Aus einer enormen Datenmenge die entscheidenden Informationen für Forschung und Praxis herauszufiltern, ist eine der grossen Herausforderungen im Zeitalter von Big Data. WSL-Forschende haben jetzt ein Tool entwickelt, das aus gemeldeten Pflanzenbeobachtungen die aktuelle und zukünftige Verbreitung von Pflanzenarten in der Schweiz mit hoher Genauigkeit abschätzen kann.
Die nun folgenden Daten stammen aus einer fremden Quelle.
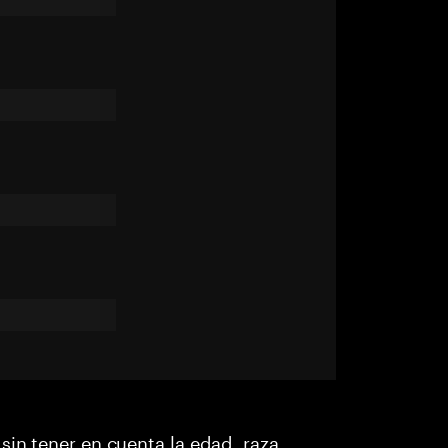
sin tener en cuenta la edad, raza,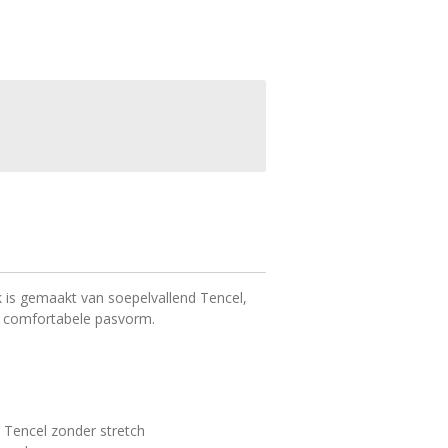
rk is gemaakt van soepelvallend Tencel,
en comfortabele pasvorm.
 Tencel zonder stretch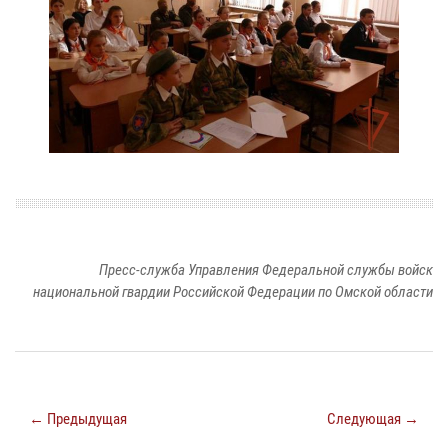
Пресс-служба Управления Федеральной службы войск
национальной гвардии Российской Федерации по Омской области
← Предыдущая
Следующая →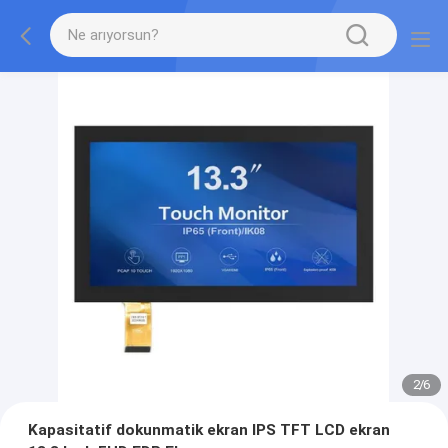
2
/
6
Kapasitatif dokunmatik ekran IPS TFT LCD ekran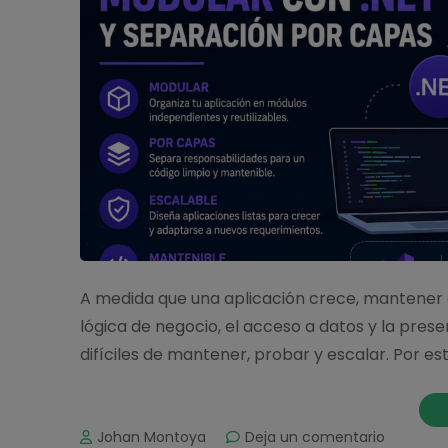
A medida que una aplicación crece, mantener e
lógica de negocio, el acceso a datos y la pres
difíciles de mantener, probar y escalar. Por es
on
Johan Montoya
Deja un comentario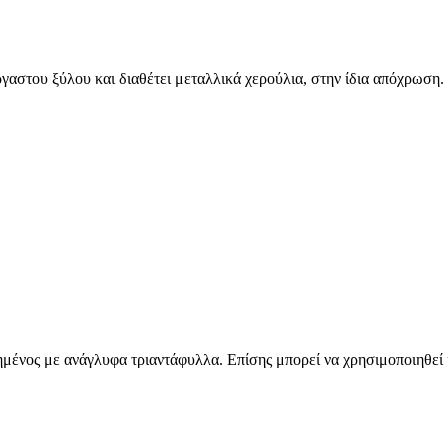
ργαστου ξύλου και διαθέτει μεταλλικά χερούλια, στην ίδια απόχρωση
ημένος με ανάγλυφα τριαντάφυλλα. Επίσης μπορεί να χρησιμοποιηθεί 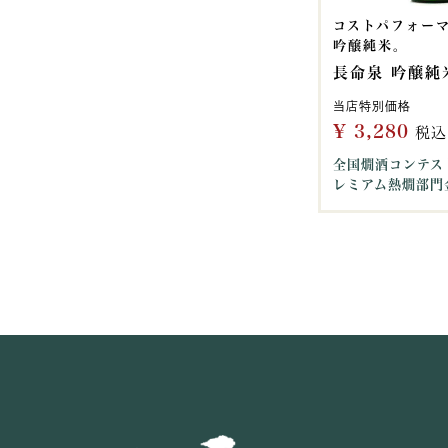
コストパフォー
吟醸純米。
長命泉 吟醸純米
当店特別価格
¥
3,280
税込
全国燗酒コンテスト
レミアム熱燗部門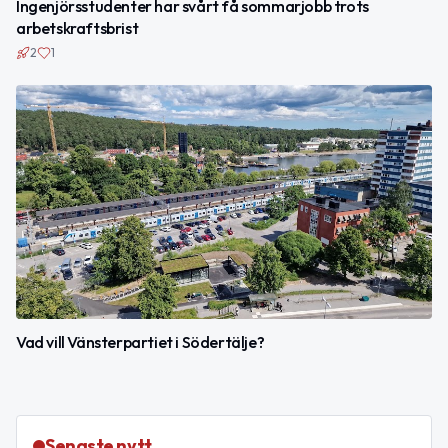
Ingenjörsstudenter har svårt få sommarjobb trots
arbetskraftsbrist
2
1
Vad vill Vänsterpartiet i Södertälje?
Senaste nytt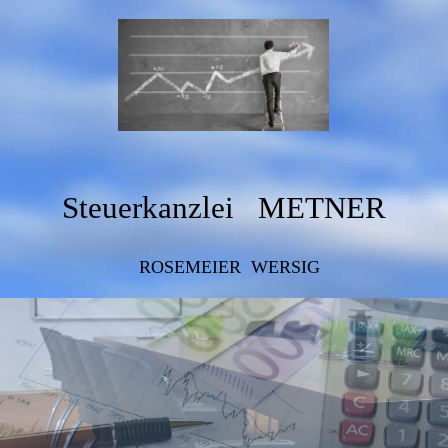
Steuerkanzlei METNER
ROSEMEIER WERSIG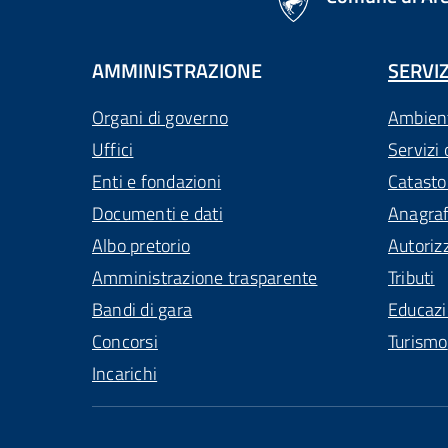
AMMINISTRAZIONE
SERVIZ
Organi di governo
Ambien
Uffici
Servizi 
Enti e fondazioni
Catasto
Documenti e dati
Anagra
Albo pretorio
Autoriz
Amministrazione trasparente
Tributi
Bandi di gara
Educaz
Concorsi
Turismo
Incarichi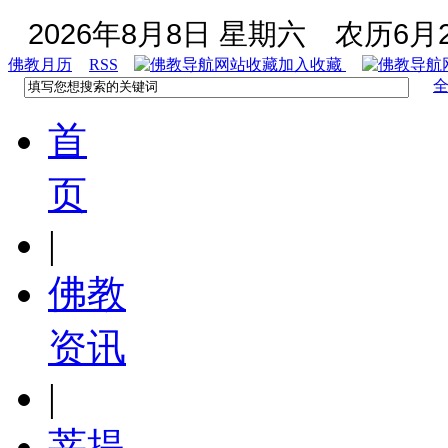
2026年8月8日 星期六
农历6月2
佛教月历
RSS
加入收藏
首
页
|
佛教
资讯
|
菩提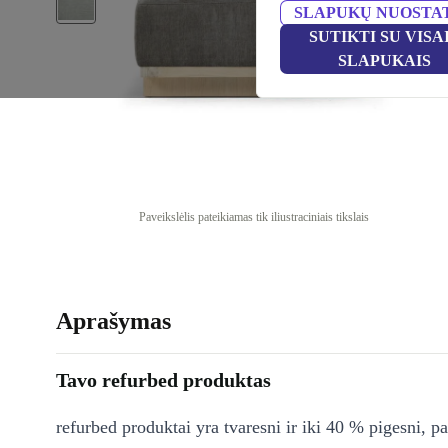
SLAPUKŲ NUOSTA
SUTIKTI SU VISA
SLAPUKAIS
Paveikslėlis pateikiamas tik iliustraciniais tikslais
Aprašymas
Tavo refurbed produktas
refurbed produktai yra tvaresni ir iki 40 % pigesni, pa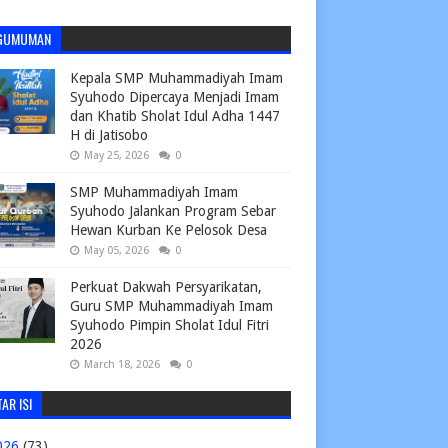
GUMUMAN
Kepala SMP Muhammadiyah Imam
Syuhodo Dipercaya Menjadi Imam
dan Khatib Sholat Idul Adha 1447
H di Jatisobo
May 25, 2026
0
SMP Muhammadiyah Imam
Syuhodo Jalankan Program Sebar
Hewan Kurban Ke Pelosok Desa
May 05, 2026
0
Perkuat Dakwah Persyarikatan,
Guru SMP Muhammadiyah Imam
Syuhodo Pimpin Sholat Idul Fitri
2026
March 18, 2026
0
AR ISI
026
(73)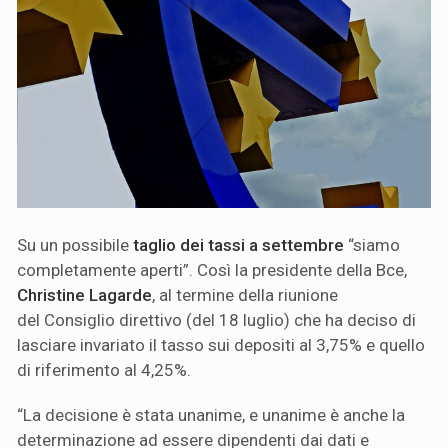
Su un possibile
taglio dei tassi a settembre
“siamo
completamente aperti”. Così la presidente della Bce,
Christine Lagarde
, al termine della riunione
del Consiglio direttivo (del 18 luglio) che ha deciso di
lasciare invariato il tasso sui depositi al 3,75% e quello
di riferimento al 4,25%.
“La decisione è stata unanime, e unanime è anche la
determinazione ad essere dipendenti dai dati e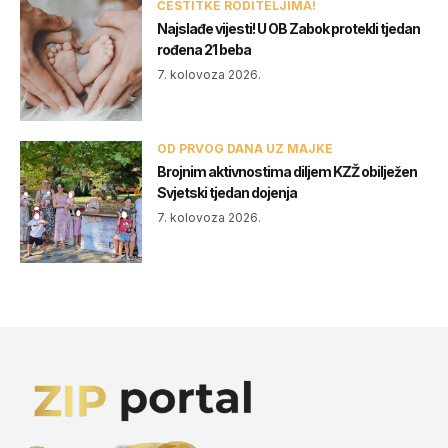
ČESTITKE RODITELJIMA!
Najslađe vijesti! U OB Zabok protekli tjedan
rođena 21 beba
7. kolovoza 2026.
OD PRVOG DANA UZ MAJKE
Brojnim aktivnostima diljem KZŽ obilježen
Svjetski tjedan dojenja
7. kolovoza 2026.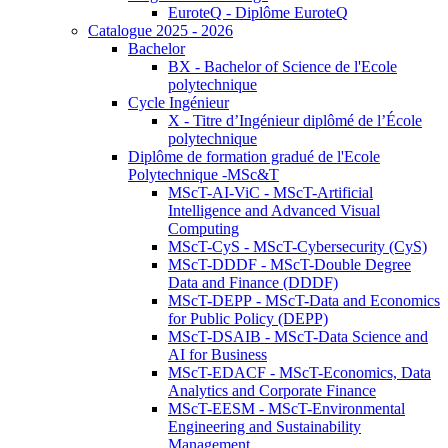
EuroteQ - Diplôme EuroteQ
Catalogue 2025 - 2026
Bachelor
BX - Bachelor of Science de l'Ecole
polytechnique
Cycle Ingénieur
X - Titre d’Ingénieur diplômé de l’École
polytechnique
Diplôme de formation gradué de l'Ecole
Polytechnique -MSc&T
MScT-AI-ViC - MScT-Artificial
Intelligence and Advanced Visual
Computing
MScT-CyS - MScT-Cybersecurity (CyS)
MScT-DDDF - MScT-Double Degree
Data and Finance (DDDF)
MScT-DEPP - MScT-Data and Economics
for Public Policy (DEPP)
MScT-DSAIB - MScT-Data Science and
AI for Business
MScT-EDACF - MScT-Economics, Data
Analytics and Corporate Finance
MScT-EESM - MScT-Environmental
Engineering and Sustainability
Management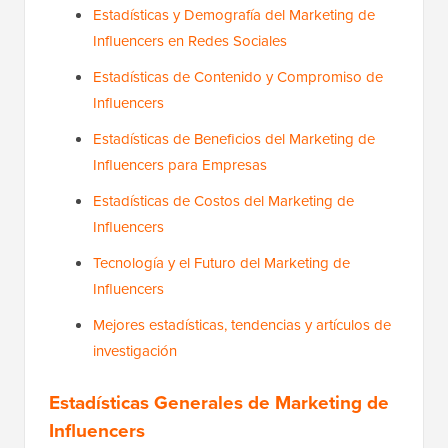
Estadísticas y Demografía del Marketing de
Influencers en Redes Sociales
Estadísticas de Contenido y Compromiso de
Influencers
Estadísticas de Beneficios del Marketing de
Influencers para Empresas
Estadísticas de Costos del Marketing de
Influencers
Tecnología y el Futuro del Marketing de
Influencers
Mejores estadísticas, tendencias y artículos de
investigación
Estadísticas Generales de Marketing de
Influencers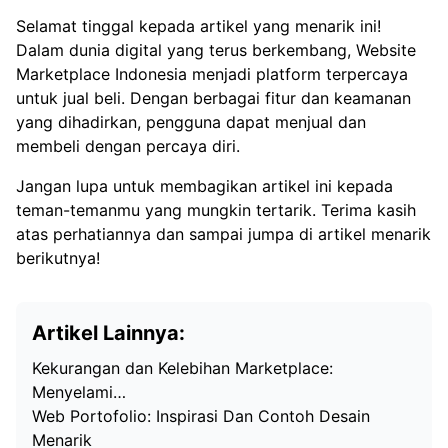
Selamat tinggal kepada artikel yang menarik ini!
Dalam dunia digital yang terus berkembang, Website
Marketplace Indonesia menjadi platform terpercaya
untuk jual beli. Dengan berbagai fitur dan keamanan
yang dihadirkan, pengguna dapat menjual dan
membeli dengan percaya diri.
Jangan lupa untuk membagikan artikel ini kepada
teman-temanmu yang mungkin tertarik. Terima kasih
atas perhatiannya dan sampai jumpa di artikel menarik
berikutnya!
Artikel Lainnya:
Kekurangan dan Kelebihan Marketplace:
Menyelami…
Web Portofolio: Inspirasi Dan Contoh Desain
Menarik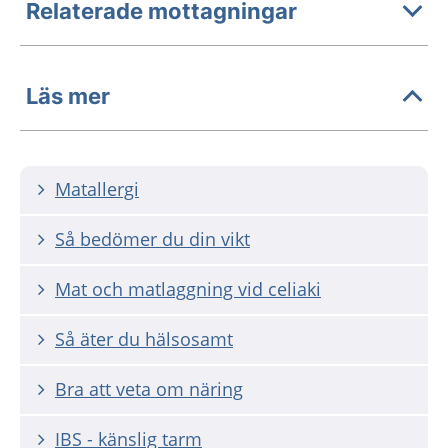
Relaterade mottagningar
Läs mer
Matallergi
Så bedömer du din vikt
Mat och matlaggning vid celiaki
Så äter du hälsosamt
Bra att veta om näring
IBS - känslig tarm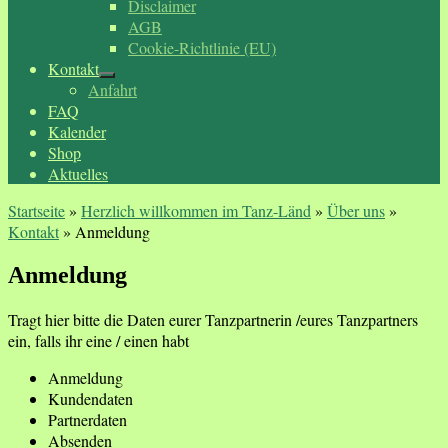
Disclaimer
AGB
Cookie-Richtlinie (EU)
Kontakt
Anfahrt
FAQ
Kalender
Shop
Aktuelles
Startseite
»
Herzlich willkommen im Tanz-Länd
»
Über uns
»
Kontakt
»
Anmeldung
Anmeldung
Tragt hier bitte die Daten eurer Tanzpartnerin /eures Tanzpartners
ein, falls ihr eine / einen habt
Anmeldung
Kundendaten
Partnerdaten
Absenden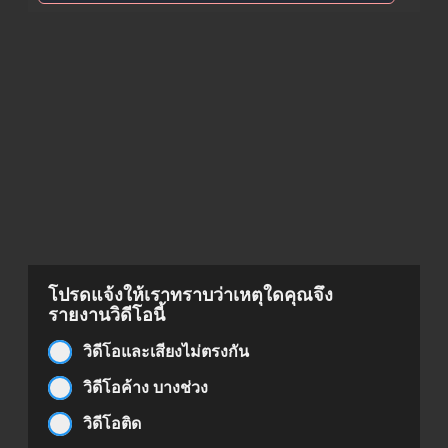
โปรดแจ้งให้เราทราบว่าเหตุใดคุณจึง
รายงานวิดีโอนี้
วิดีโอและเสียงไม่ตรงกัน
วิดีโอค้าง บางช่วง
วิดีโอติด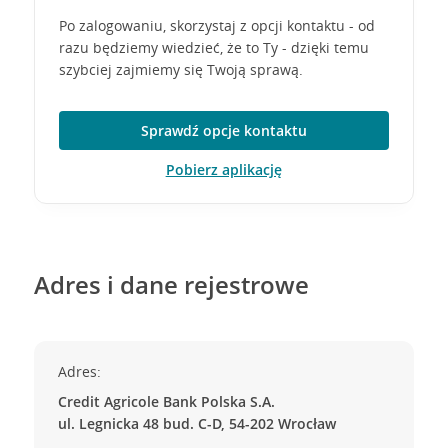
Po zalogowaniu, skorzystaj z opcji kontaktu - od
razu będziemy wiedzieć, że to Ty - dzięki temu
szybciej zajmiemy się Twoją sprawą.
Sprawdź opcje kontaktu
Pobierz aplikację
Adres i dane rejestrowe
Adres:
Credit Agricole Bank Polska S.A.
ul. Legnicka 48 bud. C-D, 54-202 Wrocław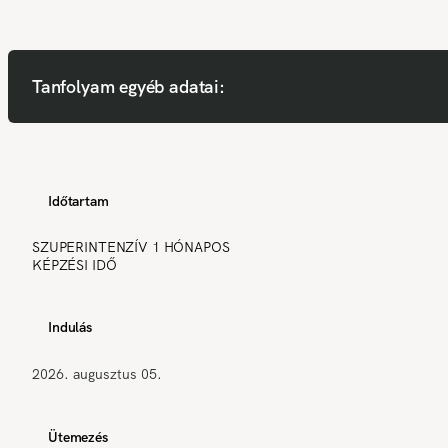
Tanfolyam egyéb adatai:
Időtartam
SZUPERINTENZÍV 1 HÓNAPOS
KÉPZÉSI IDŐ
Indulás
2026. augusztus 05.
Ütemezés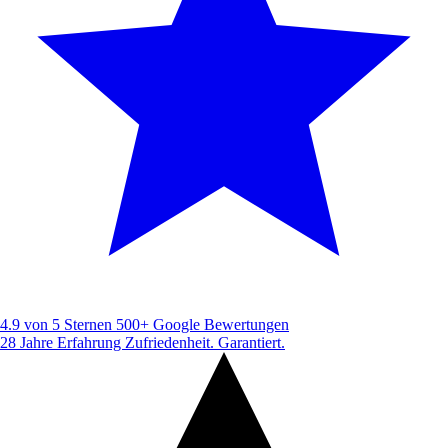
4.9 von 5 Sternen
500+ Google Bewertungen
28 Jahre Erfahrung
Zufriedenheit. Garantiert.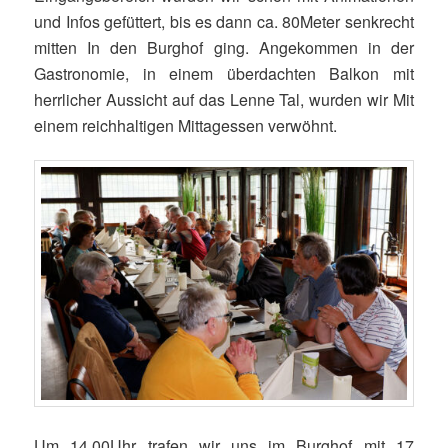
und Infos gefüttert, bis es dann ca. 80Meter senkrecht
mitten In den Burghof ging. Angekommen in der
Gastronomie, in einem überdachten Balkon mit
herrlicher Aussicht auf das Lenne Tal, wurden wir Mit
einem reichhaltigen Mittagessen verwöhnt.
Um 14.00Uhr trafen wir uns im Burghof mit 17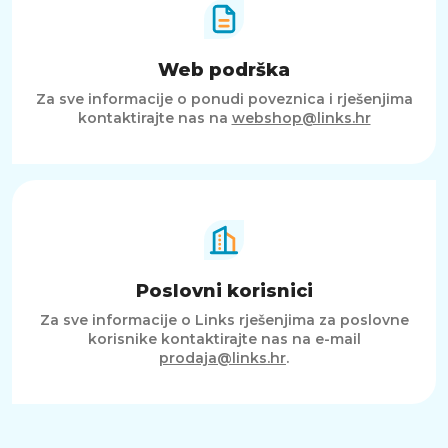
Web podrška
Za sve informacije o ponudi poveznica i rješenjima
kontaktirajte nas na
webshop@links.hr
Poslovni korisnici
Za sve informacije o Links rješenjima za poslovne
korisnike kontaktirajte nas na e-mail
prodaja@links.hr
.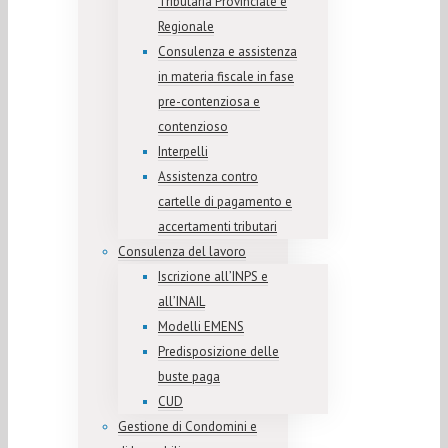
Tributaria Provinciale e
Regionale
Consulenza e assistenza
in materia fiscale in fase
pre-contenziosa e
contenzioso
Interpelli
Assistenza contro
cartelle di pagamento e
accertamenti tributari
Consulenza del lavoro
Iscrizione all’INPS e
all’INAIL
Modelli EMENS
Predisposizione delle
buste paga
CUD
Gestione di Condomini e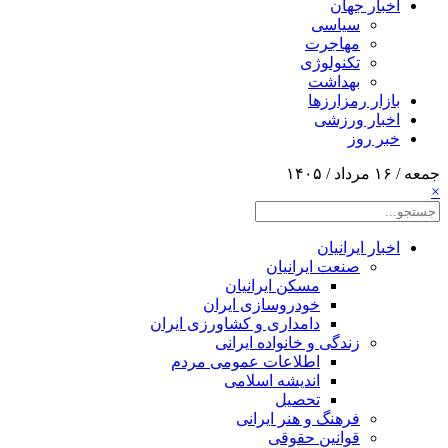
اخبار جهان
سیاسی
مهاجرت
تکنولوژی
بهداشت
بازار رمزارزها
اخبار ورزشی
خبر روز
جمعه / ۱۶ مرداد / ۱۴۰۵
×
اخبار ایرانیان
صنعت ایرانیان
مسکن ایرانیان
خودروسازی ایران
دامداری و کشاورزی ایران
زندگی و خانواده ایرانی
اطلاعات عمومی مردم
اندیشه اسلامی
تحصیل
فرهنگ و هنر ایرانی
قوانین حقوقی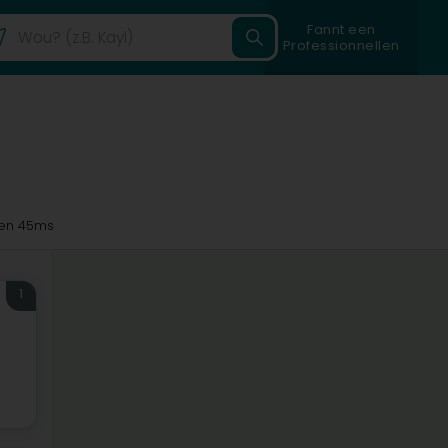
Fannt een
Professionnellen
en 45ms
1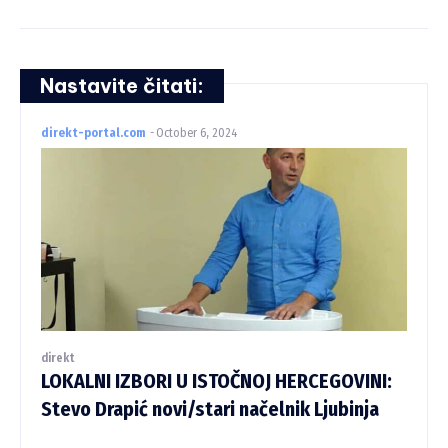
Nastavite čitati:
direkt-portal.com
-
October 6, 2024
direkt
LOKALNI IZBORI U ISTOČNOJ HERCEGOVINI:
Stevo Drapić novi/stari načelnik Ljubinja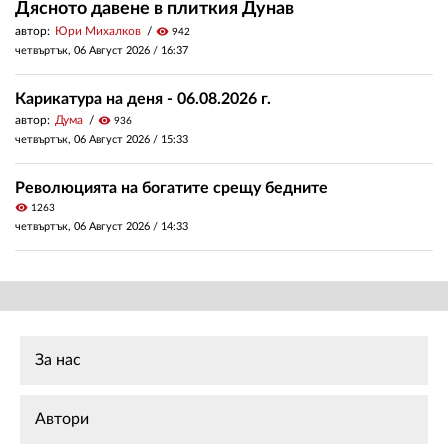
Дясното давене в плиткия Дунав
автор:
Юри Михалков
visibility
942
четвъртък, 06 Август 2026 /
16:37
Карикатура на деня - 06.08.2026 г.
автор:
Дума
visibility
936
четвъртък, 06 Август 2026 /
15:33
Революцията на богатите срещу бедните
visibility
1263
четвъртък, 06 Август 2026 /
14:33
За нас
Автори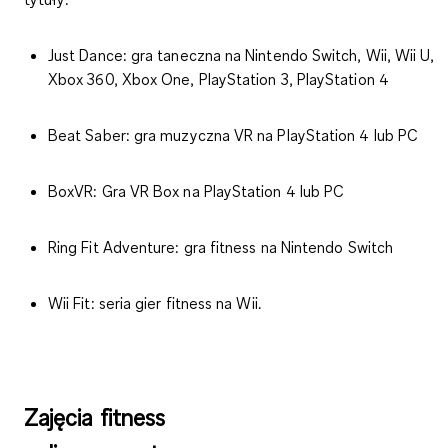
Just Dance: gra taneczna na Nintendo Switch, Wii, Wii U,
Xbox 360, Xbox One, PlayStation 3, PlayStation 4
Beat Saber: gra muzyczna VR na PlayStation 4 lub PC
BoxVR: Gra VR Box na PlayStation 4 lub PC
Ring Fit Adventure: gra fitness na Nintendo Switch
Wii Fit: seria gier fitness na Wii.
Zajęcia fitness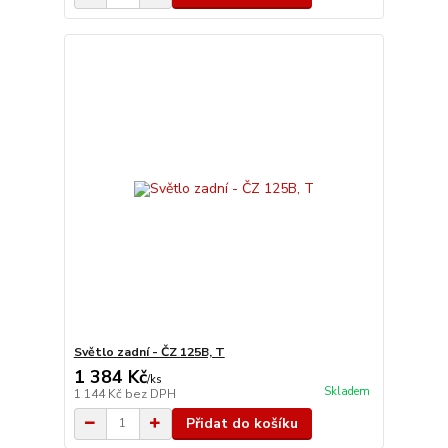
Světlo zadní - ČZ 125B, T
1 384 Kč
/
ks
Skladem
1 144 Kč
bez DPH
Přidat do košíku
Die Verbreitung von Pflanzenarten kennen und voraussehen ¶
Den Zustand der Biodiversität messen Forschende mit Beobachtungen im Feld und mit Hochrechnungen (Modellierungen) am Computer. Durch das Erfassen des bevorzugten Lebensraums einer Art, also ihrer ökologischen Nische, sowie den örtlichen Umweltgegebenheiten, können sie mit mithilfe von Algorithmen Verbreitungskarten erstellen.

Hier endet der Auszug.